Bus run uncertainty 'bad' for Raglan
Raglan business leaders are hoping to attract funding for a new Sunday bus service to Hamilton - saying uncertainty over the seven-day-a-week service is damaging the town's reputation.
Waikato District Council's roading and transport committee will decide today whether to provide $3000 to the Raglan Chamber of Commerce to administer the service. The plan is for the chamber to provide a private return Sunday service through a local operator using an 11-seater minibus.
Waikato Regional Council has run a Hamilton-to-Raglan Sunday bus service during the summer, but it is due to end the run on Easter weekend.
Chamber of Commerce chairwoman Stephanie Philp said the Sunday service was essential for the town's growth. "Ideally what we'd like is a seven-day-a-week service with two trips from Raglan to Hamilton on Sunday, but the regional council have told us that's not going to happen," she said.
"So the next best option is for the chamber to administer a bus service funded by the district council. It's urgent that this happens because visitors like to come to Raglan on a Friday or Saturday and leave on a Sunday.
"Traditionally these people don't spend much on accommodation but they do spend money in our community. However, if they don't come, they can't spend their money anywhere."
Ms Philp said many businesses were unhappy with the regional council's management of the Sunday bus service during Christmas-New Year. Would-be visitors had arrived at the Hamilton Transport Centre on the weekend only to be told there was no Sunday bus to Raglan.
In an email to regional council staff, Suz Hall, of Raglan Backpackers, said Raglan was getting a "bad reputation" as a place difficult to get to.
"Not good when we are a tourist town.
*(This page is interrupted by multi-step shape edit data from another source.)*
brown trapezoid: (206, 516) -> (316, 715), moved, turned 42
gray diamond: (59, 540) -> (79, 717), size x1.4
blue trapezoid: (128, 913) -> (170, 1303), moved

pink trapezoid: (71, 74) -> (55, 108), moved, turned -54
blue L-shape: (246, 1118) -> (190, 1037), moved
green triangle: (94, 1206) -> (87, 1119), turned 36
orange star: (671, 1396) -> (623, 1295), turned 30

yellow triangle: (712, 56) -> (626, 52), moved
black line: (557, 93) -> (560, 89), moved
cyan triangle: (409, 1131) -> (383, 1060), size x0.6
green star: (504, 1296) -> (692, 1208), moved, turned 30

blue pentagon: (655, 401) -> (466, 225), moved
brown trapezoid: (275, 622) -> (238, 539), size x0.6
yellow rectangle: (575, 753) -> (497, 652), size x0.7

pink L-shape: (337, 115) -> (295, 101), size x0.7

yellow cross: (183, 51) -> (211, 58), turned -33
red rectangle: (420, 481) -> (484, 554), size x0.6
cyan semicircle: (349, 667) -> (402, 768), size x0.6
We have had weekend after weekend of people unable to get in or out on the Sunday service because of misinformation. We have driven in at least 20 people ourselves to Hamilton in the last month . . ."
Regional councillor Paula Southgate accepted some travellers may have been misinformed on the service but said the council did not staff its BUSIT desk at the transport centre during weekends.
Last May, the council introduced a Whatawhata service on school days to alleviate overcrowding on the Raglan-Hamilton service and discontinued the Sunday service during the school term.
"We understand Raglan residents' frustrations and their desire for more passenger transport .... It's frustrating for me as an advocate of passenger transport knowing there is no further money for more services."
Council figures for 2011-12 show just under 65,000 passenger trips on the Raglan service, with 5000 travelling on the weekends.
Regional council policy and transport group manager Vaughan Payne said patronage numbers on the Raglan Sunday service were comparable to last summer, with the service achieving less than 10 per cent farebox recovery.
Raglan Community Board chairman Rodger Gallagher said having a Sunday bus administered through the chamber was the only feasible option available.
"I have no confidence in the regional council, particularly with buses and particularly with Raglan buses; they've let the community down."